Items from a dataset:
◇ ◇ ◇ ◇ ◇ ◇ ◇

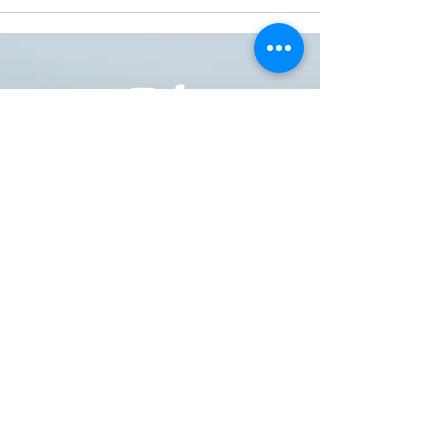
ONE NATION ONE POWER HQ
Arizona USA
OneNationOnePower@Gmail.com
Donate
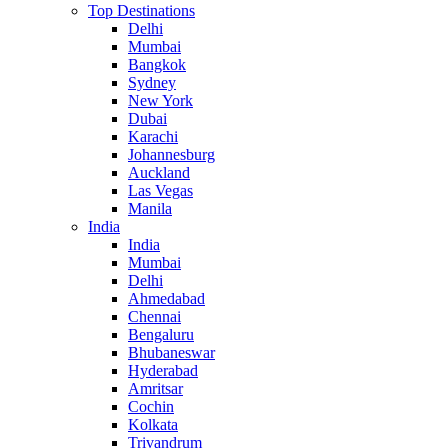
Top Destinations
Delhi
Mumbai
Bangkok
Sydney
New York
Dubai
Karachi
Johannesburg
Auckland
Las Vegas
Manila
India
India
Mumbai
Delhi
Ahmedabad
Chennai
Bengaluru
Bhubaneswar
Hyderabad
Amritsar
Cochin
Kolkata
Trivandrum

◇ ◇ ◇ ◇ ◇ ◇ ◇

#### [Action item]
The copy should match the records above exactly, except that pictures are dropped.

#### [Answer box]
ONE NATION ONE POWER HQ
Arizona USA
OneNationOnePower@Gmail.com
Donate
Top Destinations
Delhi
Mumbai
Bangkok
Sydney
New York
Dubai
Karachi
Johannesburg
Auckland
Las Vegas
Manila
India
India
Mumbai
Delhi
Ahmedabad
Chennai
Bengaluru
Bhubaneswar
Hyderabad
Amritsar
Cochin
Kolkata
Trivandrum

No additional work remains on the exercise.